‘Scale of the potential closures would likely cause an unwarranted degree of damage’
The Central Bank has warned of a wave of insolvencies as the pandemic wanes, but said not all firms should be allowed to fail.
A quarter of smaller firms could fail if they were struggling before Covid hit, the Bank said in research published yesterday.
“It would be a mistake to continue with protection and forbearance in perpetuity, just as it would be wrong to allow all companies making losses currently to fail,” said Central Bank governor Gabriel Makhlouf.
Deputy governor Sharon Donnery said smaller firms should not be judged against normal standards given the ongoing lockdown and economic uncertainty.
“Now is not the time to begin assessing companies’ survival prospects based on what we understood as pre-pandemic norms.

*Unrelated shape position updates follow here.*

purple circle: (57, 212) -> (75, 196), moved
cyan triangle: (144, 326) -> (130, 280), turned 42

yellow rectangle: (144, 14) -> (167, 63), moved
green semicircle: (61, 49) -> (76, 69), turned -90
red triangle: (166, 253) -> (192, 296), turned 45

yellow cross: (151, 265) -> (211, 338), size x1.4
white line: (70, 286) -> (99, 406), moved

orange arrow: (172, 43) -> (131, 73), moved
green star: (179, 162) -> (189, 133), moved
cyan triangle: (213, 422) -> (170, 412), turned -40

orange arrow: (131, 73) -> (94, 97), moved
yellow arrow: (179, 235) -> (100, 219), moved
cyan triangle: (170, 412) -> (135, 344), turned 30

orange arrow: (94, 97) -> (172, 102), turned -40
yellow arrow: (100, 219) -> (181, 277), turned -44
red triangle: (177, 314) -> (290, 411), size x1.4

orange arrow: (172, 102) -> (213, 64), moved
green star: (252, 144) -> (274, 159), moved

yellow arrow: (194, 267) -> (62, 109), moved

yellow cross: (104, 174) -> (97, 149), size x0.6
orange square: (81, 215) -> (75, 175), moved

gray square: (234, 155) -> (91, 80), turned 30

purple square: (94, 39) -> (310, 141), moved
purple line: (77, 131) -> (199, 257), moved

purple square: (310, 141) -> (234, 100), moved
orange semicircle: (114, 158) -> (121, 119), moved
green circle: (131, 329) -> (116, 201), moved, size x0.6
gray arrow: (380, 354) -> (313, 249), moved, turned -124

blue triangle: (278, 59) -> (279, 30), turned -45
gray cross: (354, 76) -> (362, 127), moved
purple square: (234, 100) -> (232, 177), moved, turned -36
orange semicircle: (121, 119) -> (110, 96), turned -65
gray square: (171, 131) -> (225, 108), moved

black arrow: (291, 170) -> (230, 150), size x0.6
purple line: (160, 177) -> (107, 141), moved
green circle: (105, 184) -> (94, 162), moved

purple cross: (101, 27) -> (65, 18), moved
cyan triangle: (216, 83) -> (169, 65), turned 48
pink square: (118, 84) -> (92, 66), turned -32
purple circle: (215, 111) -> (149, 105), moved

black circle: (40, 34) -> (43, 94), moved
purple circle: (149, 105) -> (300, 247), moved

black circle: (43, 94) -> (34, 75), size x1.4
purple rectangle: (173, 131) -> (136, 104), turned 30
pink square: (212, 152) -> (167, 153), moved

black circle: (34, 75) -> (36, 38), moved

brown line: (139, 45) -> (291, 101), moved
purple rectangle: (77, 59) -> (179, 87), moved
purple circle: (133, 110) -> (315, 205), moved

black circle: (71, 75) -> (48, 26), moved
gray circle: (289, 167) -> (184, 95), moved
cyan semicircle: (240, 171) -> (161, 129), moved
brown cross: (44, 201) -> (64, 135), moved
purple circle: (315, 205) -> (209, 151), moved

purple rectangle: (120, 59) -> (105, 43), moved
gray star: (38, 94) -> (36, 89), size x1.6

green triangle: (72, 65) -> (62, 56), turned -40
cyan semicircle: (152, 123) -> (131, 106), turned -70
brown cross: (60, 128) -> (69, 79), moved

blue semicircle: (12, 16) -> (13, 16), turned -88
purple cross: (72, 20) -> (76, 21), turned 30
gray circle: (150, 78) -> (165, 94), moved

The scale of the potential closures would likely cause an unwarranted degree of damage to the labour market and to our economy.”

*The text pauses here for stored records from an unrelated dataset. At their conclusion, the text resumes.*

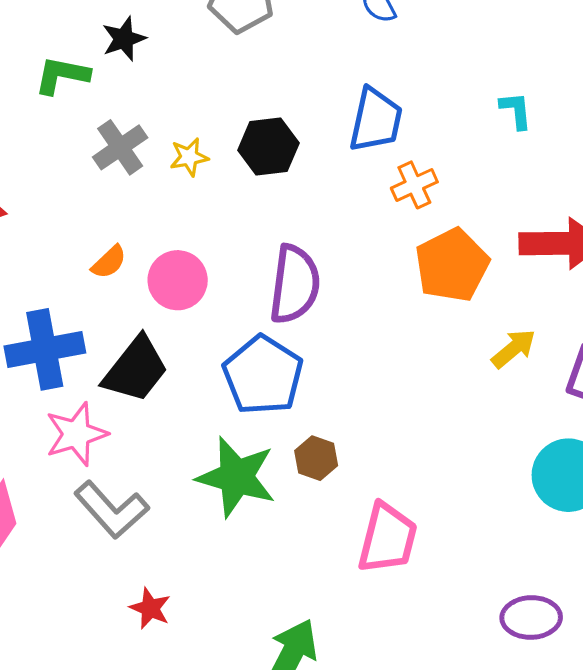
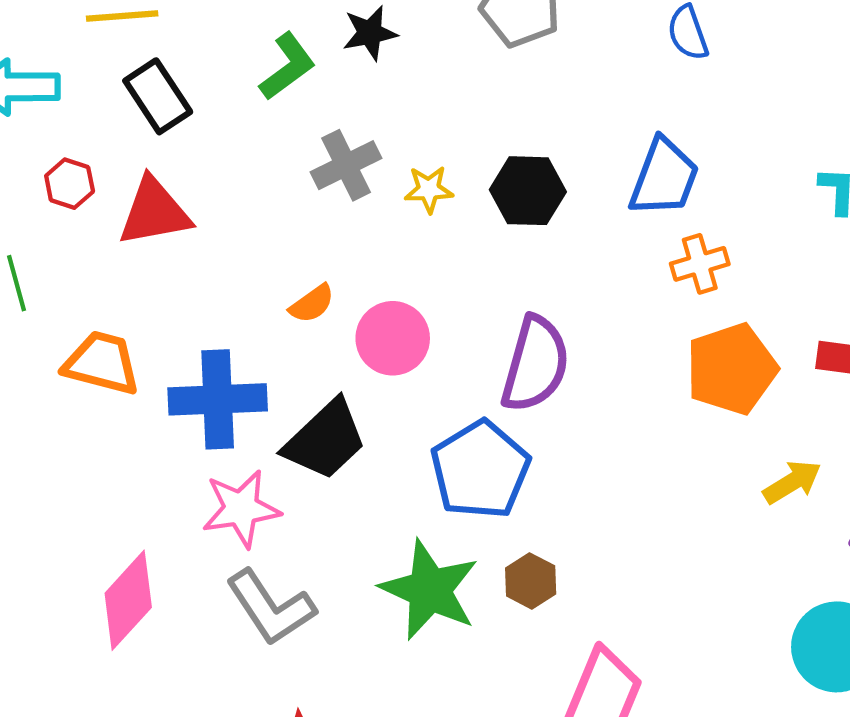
green L-shape: (62, 75) -> (288, 66), turned 124

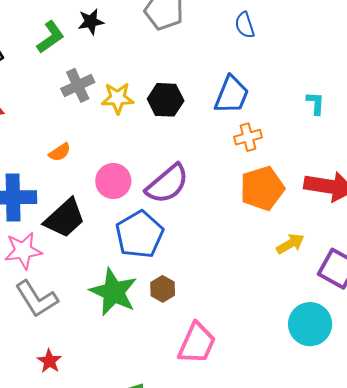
yellow star: (429, 189) -> (118, 98), size x1.4
pink circle: (393, 338) -> (113, 181), moved
purple semicircle: (535, 364) -> (167, 184), turned 33

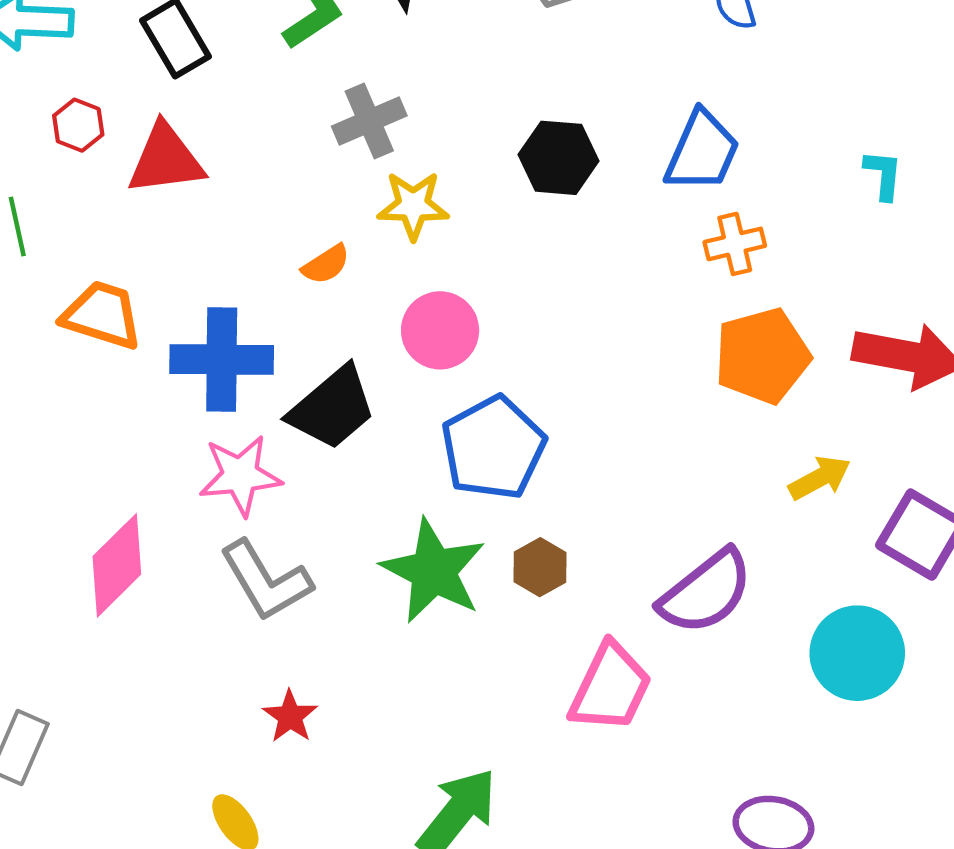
yellow star: (118, 98) -> (413, 205), moved
purple semicircle: (167, 184) -> (706, 592), moved

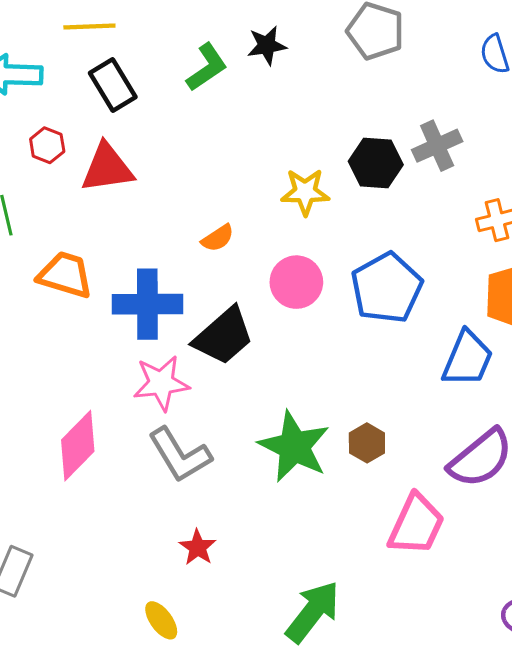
gray cross: (369, 121) -> (437, 146), moved
blue trapezoid: (702, 151) -> (467, 359), moved
yellow star: (413, 205) -> (305, 192), moved
blue pentagon: (493, 448) -> (387, 288), moved

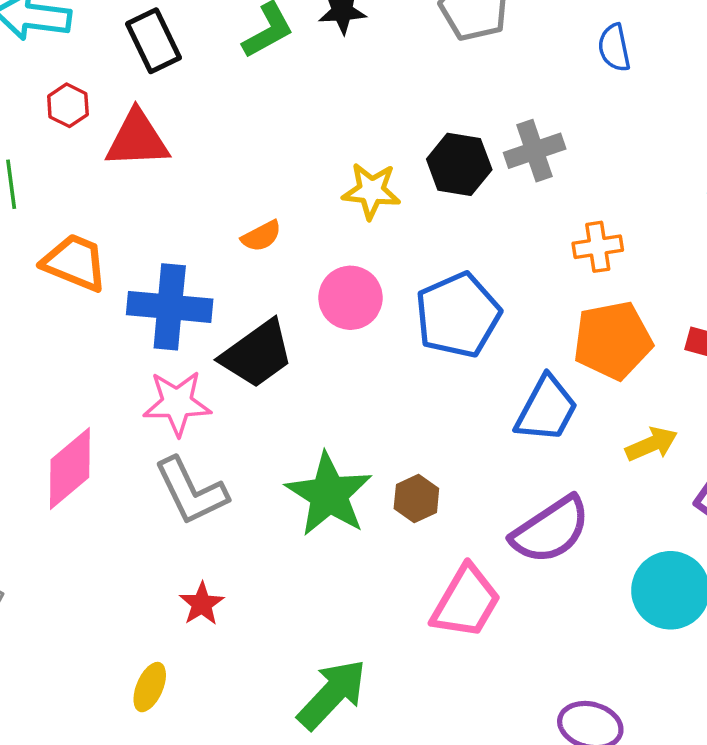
yellow ellipse: (161, 620) -> (150, 687), turned 54

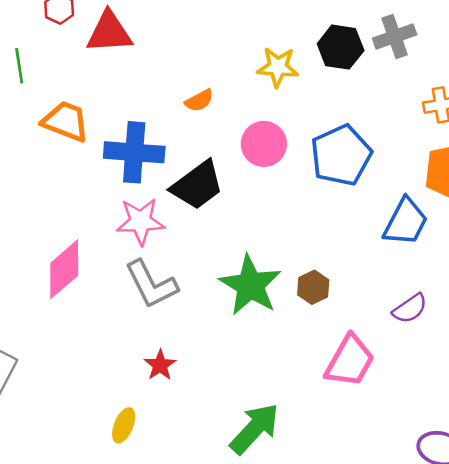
purple semicircle: (551, 530) -> (410, 309), size x0.6

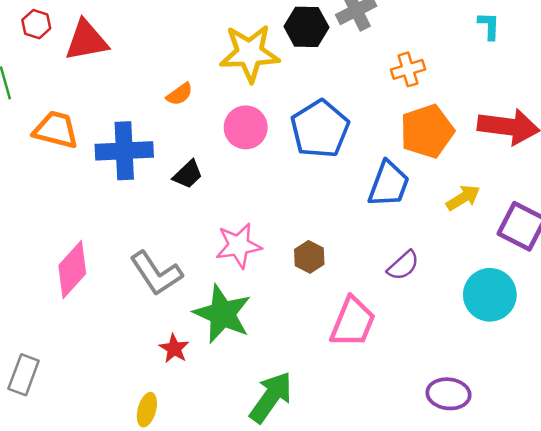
yellow star: (278, 67) -> (250, 53), size x1.5
black trapezoid: (197, 185) -> (188, 174), size x0.6
pink star: (140, 221) -> (239, 246), moved
green star: (250, 285) -> (222, 314), moved

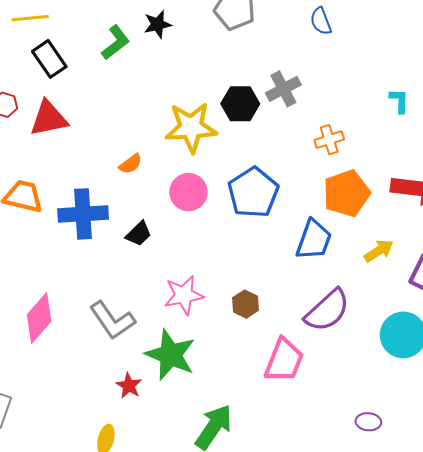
purple semicircle: (403, 265) -> (327, 310), size x1.6
purple ellipse: (448, 394) -> (368, 422), size x0.7

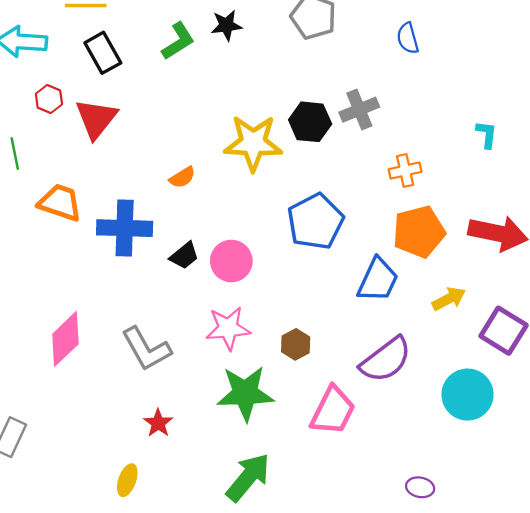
red triangle: (49, 118) -> (96, 119), turned -45
pink circle: (188, 192) -> (231, 261), moved
green star: (170, 355) -> (245, 393), moved, turned -30

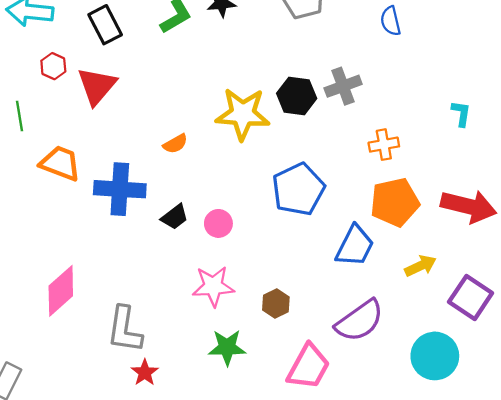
pink circle: (231, 261) -> (218, 223), size x0.7
gray L-shape: (146, 349) -> (125, 329), moved, turned 36
green star: (245, 393) -> (227, 347), size x0.7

Over 70pc of small and medium-sized firms (SMEs) – those with 250 employees or fewer – experienced some fall in turnover in 2020, the survey said.
Hotels and restaurants bore the brunt of the downturn, while wholesale trade and business services were least affected, according to the research, done jointly with the Economic and Social Research Institute.
An average of 40pc of firms cut spending to deal with the pandemic last year.
Over 30pc of businesses made losses, while a further 30pc broke even.
“While policy choices have led to an avoidance of widespread insolvency up to now, it is an unfortunate reality that the effects of the pandemic on SME balance sheets, combined with structural changes that have either been created or exacerbated by it, mean that some SMEs will be unviable,” said Mr Makhlouf.
Once economic supports are withdrawn, the most likely firms to fail are those that were loss-making, struggling or breaking even in 2019 and 2020, the Bank said.
According to the survey, 5.4pc of SMEs that were loss-making in 2019 were still “struggling” in 2020. And 19pc that were struggling in 2020 were only breaking even in 2019.
“These two groups appear at first glance to be more vulnerable to liquidation as the pandemic evolves and insolvency criteria begin to normalise,” the survey said.
A further 42pc of SMEs that were profitable in 2019 and struggling in 2020 should have “better prospects of trading back to viability” once the economy reopens.
Finance Minister Paschal Donohoe said there would be no “cliff edge” for economic supports, but that Ireland should not become a “fiscal outlier” in the EU.
“Once the public health situation allows, supports will be unwound in an appropriate and incremental way. There will be no cliff-edge in the removal of support. Supports will continue for as long as is necessary to ensure a strong recovery.”
The survey found that around 61pc of SMEs received wage subsidies during the pandemic, 20pc used tax warehousing while fewer than 6pc of firms used lending initiatives.
Around half of SMEs had bank debt, with 12pc reporting they had deferred loan repayments in 2020.